Single. Any of you girls want me?


----------



## Neptunus (Oct 29, 2007)

I've been content on my own, but sometimes I do miss the physical intimacy.


----------



## laura024 (Aug 11, 2006)

Single in terms of marital status, but I'm in a relationship. We wouldn't marry for several years.


----------



## nubly (Nov 2, 2006)

im in a relationship but i would never get married. i see no point to it


----------



## rumjungle (Feb 13, 2009)

Single, not looking.


----------



## Khan (Mar 12, 2009)

Single, and i am looking... Damn i want something to hug, share, feel some feelings what does it mean intimacy... I hate you SAD! I really do! I want love... :blank


----------



## Shauna The Dead (Jun 16, 2005)

My DIVORCE is finally over! So I'm single/divorced now(and broke after giving my life savings to a greedy lawyer, haha)


----------



## ericj (Jun 20, 2007)

Single and I have completely lost any hope for marriage. Desperate for consistent human contact with someone that is understanding, but realize that will never happen either. In the past these were dreams, but I've now realized that thanks to extended periods alone and growing older, even the process of establishing a friendship is completely beyond my abilities, so anything as complex as marriage is utterly hopeless.

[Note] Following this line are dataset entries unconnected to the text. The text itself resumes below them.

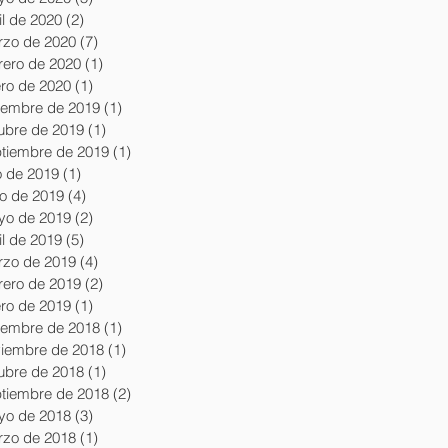
il de 2020
(2)
2 entradas
zo de 2020
(7)
7 entradas
rero de 2020
(1)
1 entrada
ro de 2020
(1)
1 entrada
iembre de 2019
(1)
1 entrada
ubre de 2019
(1)
1 entrada
tiembre de 2019
(1)
1 entrada
io de 2019
(1)
1 entrada
io de 2019
(4)
4 entradas
yo de 2019
(2)
2 entradas
il de 2019
(5)
5 entradas
zo de 2019
(4)
4 entradas
rero de 2019
(2)
2 entradas
ro de 2019
(1)
1 entrada
iembre de 2018
(1)
1 entrada
iembre de 2018
(1)
1 entrada
ubre de 2018
(1)
1 entrada
tiembre de 2018
(2)
2 entradas
yo de 2018
(3)
3 entradas
zo de 2018
(1)
1 entrada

...I exist and inconvenience others, that's about the limit.


----------



## Blondie789 (Mar 11, 2009)

Single....and I HATE it


----------



## bflygirl (Mar 13, 2009)

Not surprisingly the overwhelming majority of those of us who responded are SINGLE. I was married once, 10 year relationship, 8 years of legal committment, it was hell. I'd like to think my person is out there but I am not willing to go through the potential hurt to find him. Your poll probably should have had a "divorced" category. It's a different kind of "single," you know both the good and bad of being in a committed relationship. Sure, I get lonely, but I am glad to wake up and not get cussed and yelled at daily. There are worse things than being alone


----------



## murmur (Mar 27, 2009)

with someone but not married. yet


----------



## eagleheart (Jun 14, 2007)

Mercurochrome said:


> Unacceptable


hehe whut? adorable avatar btw :3

For me, I've never married and doubt if I ever do.


----------



## User57854 (Dec 26, 2006)

singular


----------



## Madison_Rose (Feb 27, 2009)

Where's the "in a relationship" option? I'm not married, but I don't consider myself single.


----------



## Nameless (Feb 6, 2009)

Single and kinda happy about it. I'm in no position to be in a relationship.


----------



## Eric32 (Mar 31, 2009)

I am single and wouldn't mind being in a relationship


----------